_Dataset entries_.
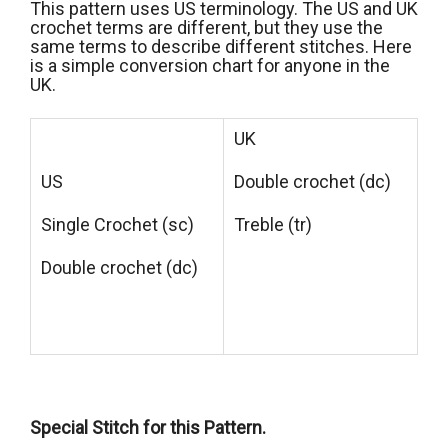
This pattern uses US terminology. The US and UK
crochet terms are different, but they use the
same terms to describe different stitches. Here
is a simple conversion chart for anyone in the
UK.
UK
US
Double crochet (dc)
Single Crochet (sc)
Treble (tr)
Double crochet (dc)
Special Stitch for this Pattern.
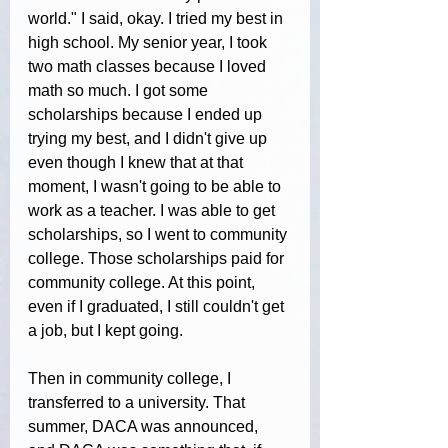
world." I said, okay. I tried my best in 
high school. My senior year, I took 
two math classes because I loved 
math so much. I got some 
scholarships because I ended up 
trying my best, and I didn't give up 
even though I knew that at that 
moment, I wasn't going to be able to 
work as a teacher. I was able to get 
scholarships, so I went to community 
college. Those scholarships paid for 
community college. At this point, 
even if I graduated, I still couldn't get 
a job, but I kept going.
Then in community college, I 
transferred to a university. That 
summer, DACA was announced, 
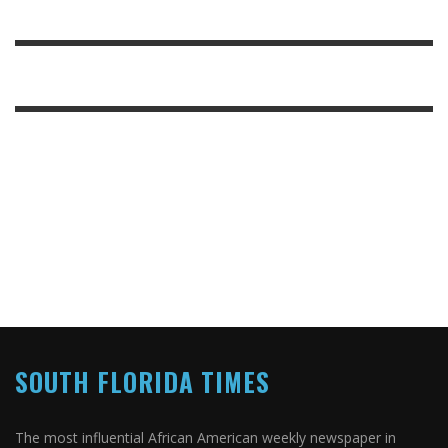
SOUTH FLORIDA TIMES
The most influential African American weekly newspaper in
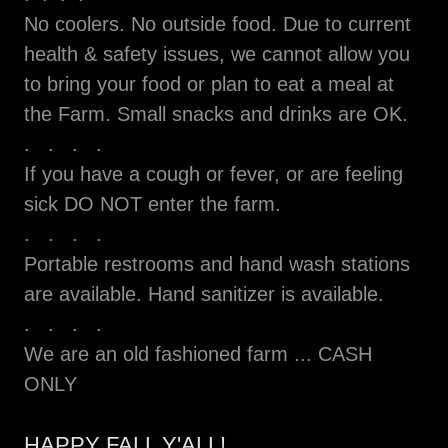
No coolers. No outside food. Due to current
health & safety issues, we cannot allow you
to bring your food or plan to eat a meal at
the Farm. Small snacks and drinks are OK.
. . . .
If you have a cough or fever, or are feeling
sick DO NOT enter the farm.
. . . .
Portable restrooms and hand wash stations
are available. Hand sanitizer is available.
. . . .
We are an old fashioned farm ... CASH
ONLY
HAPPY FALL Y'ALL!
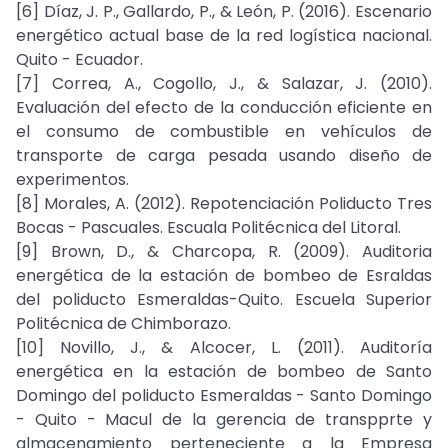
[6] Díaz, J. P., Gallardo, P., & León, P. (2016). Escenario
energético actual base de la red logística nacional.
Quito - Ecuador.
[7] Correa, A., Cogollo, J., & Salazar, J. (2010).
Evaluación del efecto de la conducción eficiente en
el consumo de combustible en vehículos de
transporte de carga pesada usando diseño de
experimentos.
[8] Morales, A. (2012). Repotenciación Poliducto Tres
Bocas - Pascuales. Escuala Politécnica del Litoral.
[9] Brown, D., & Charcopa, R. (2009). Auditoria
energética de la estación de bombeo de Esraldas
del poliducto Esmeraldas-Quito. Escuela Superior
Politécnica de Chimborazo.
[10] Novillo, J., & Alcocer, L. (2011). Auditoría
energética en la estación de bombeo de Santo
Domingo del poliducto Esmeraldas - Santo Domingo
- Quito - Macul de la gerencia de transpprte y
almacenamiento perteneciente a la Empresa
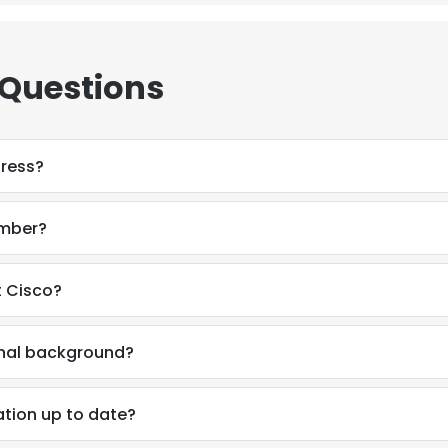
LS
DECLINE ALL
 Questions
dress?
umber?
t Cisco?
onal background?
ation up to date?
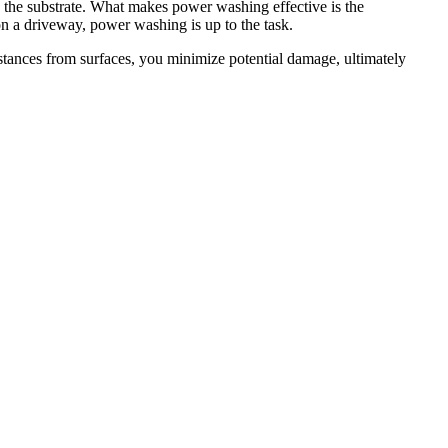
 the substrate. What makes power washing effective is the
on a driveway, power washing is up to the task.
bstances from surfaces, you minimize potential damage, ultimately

_WHAT THE EXERCISE ASKS_.
From the first line above down to the line with "scholarships, so I went to community", reproduce every line and no others, omitting pictures.

_OUTPUT OF THE TASK_.
This pattern uses US terminology. The US and UK
crochet terms are different, but they use the
same terms to describe different stitches. Here
is a simple conversion chart for anyone in the
UK.
UK
US
Double crochet (dc)
Single Crochet (sc)
Treble (tr)
Double crochet (dc)
Special Stitch for this Pattern.
world." I said, okay. I tried my best in 
high school. My senior year, I took 
two math classes because I loved 
math so much. I got some 
scholarships because I ended up 
trying my best, and I didn't give up 
even though I knew that at that 
moment, I wasn't going to be able to 
work as a teacher. I was able to get 
scholarships, so I went to community 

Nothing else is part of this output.